To say with the hands, a couple is at an angular displacement what a force is at a displacement quite short. I confuse, like many Mechanics, the notion of torque with that of moment. The only difference is that a couple is produced by a system of forces whose sum (vectorially speaking) is zero, which is generally not the case for a moment. A good example of torque is the one you need to produce to screw a spare wheel with a cross: your two arms exert two forces equal in intensity and direction, but opposite in direction.
We calculate the moment of a force with respect to a point by taking the product of the force by the lever arm passing through this point. From a mathematical point of view, this amounts to performing what is called a cross product between the lever arm vector and the force vector concerned. A couple is generally signed: by convention, the sign is denoted plus when the force "turns" around the point in a counterclockwise direction (counterclockwise) and negative otherwise. Often a positive torque is considered as driving torque, and a negative torque as resistant: this is somewhat the case with the Worcester wheel.

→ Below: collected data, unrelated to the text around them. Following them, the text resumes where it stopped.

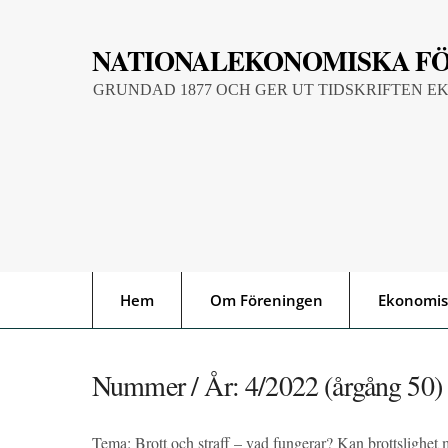
Skip
to
NATIONALEKONOMISKA F
content
GRUNDAD 1877 OCH GER UT TIDSKRIFTEN E
Hem
Om Föreningen
Ekonomis
Nummer / År:
4/2022 (årgång 50)
Tema: Brott och straff – vad fungerar? Kan brottslighet m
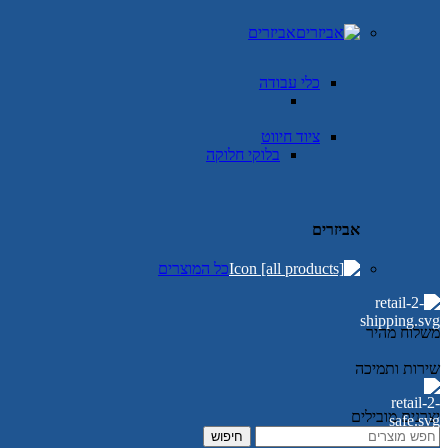
אביזרים
כלי עבודה
ציוד חיווט
בלוקי חלוקה
אביזרים
כל המוצרים
משלוח מהיר
שירות ותמיכה
יצרנים מובילים
חיפוש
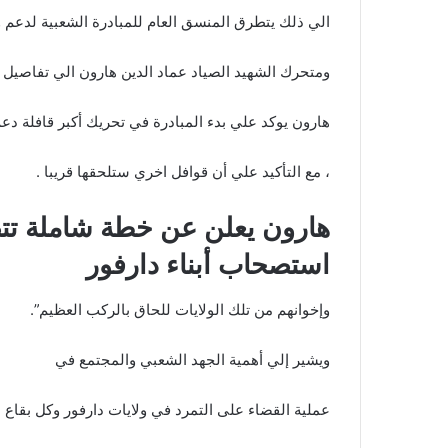
الي ذلك يتطرق المنسق العام للمبادرة الشعبية لدعم وإسناد 
ومتحرك الشهيد الصياد عماد الدين هارون الي تفاصيل ا
هارون يوكد علي بدء المبادرة في تحريك أكبر قافلة دع
، مع التأكيد علي أن قوافل اخري ستلحقها قريبا .
هارون يعلن عن خطة شاملة تت
استصحاب أبناء دارفور
وإخوانهم من تلك الولايات للحاق بالركب العظيم”.
ويشير إلي أهمية الجهد الشعبي والمجتمع في
عملية القضاء على التمرد في ولايات دارفور وكل بقاع 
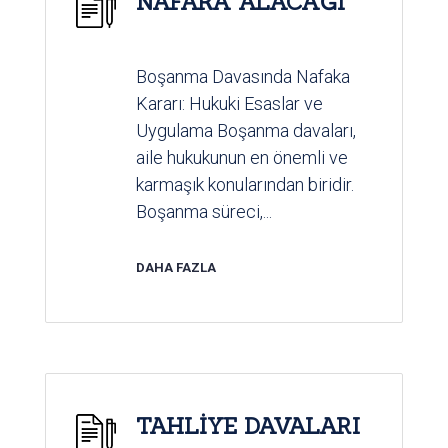
NAFAKA ALACAĞI
Boşanma Davasında Nafaka
Kararı: Hukuki Esaslar ve
Uygulama Boşanma davaları,
aile hukukunun en önemli ve
karmaşık konularından biridir.
Boşanma süreci,...
DAHA FAZLA
TAHLİYE DAVALARI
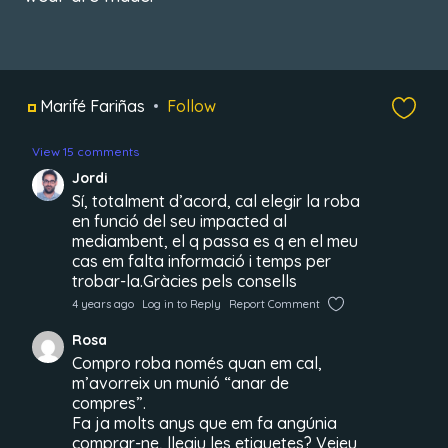
Marifé Fariñas
Follow
View 15 comments
Jordi
Sí, totalment d’acord, cal elegir la roba
en funció del seu impacted al
mediambent, el q passa es q en el meu
cas em falta informació i temps per
trobar-la.Gràcies pels consells
4 years ago
Log in to Reply
Report Comment
Rosa
Compro roba només quan em cal,
m’avorreix un munió “anar de
compres”.
Fa ja molts anys que em fa angúnia
comprar-ne, llegiu les etiquetes? Veieu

Indeed, my sheet shows that at any angle does not necessarily correspond to a zero torque: according to this angle, we have positive or negative values. If you plot the torque as a function of the angle, you will see that it is a periodic function (with a period of 9 °) and perfectly symmetrical with respect to the x-axis - it is in fact a tooth function of triangular saw. What it means physically: there are a series of particular angles (there are exactly 40) for which the torque is zero. If we position the wheel at one of these angles, it will not rotate: it will be in equilibrium. If, on the other hand, you position the wheel at another angle, then the wheel will start to rotate, then oscillate around the nearest point of equilibrium, until it stabilizes at this point of equilibrium.
FYI, I recently modified this sheet to take into account perfectly square compartments rather than trapezoidal compartments, in order to comply with a directive from Jim Hackenberger. The result is surprising this time: the torque produced by the weight arrangement is zero for any angle. The wheel is therefore always in equilibrium, whatever the angular position imposed on it.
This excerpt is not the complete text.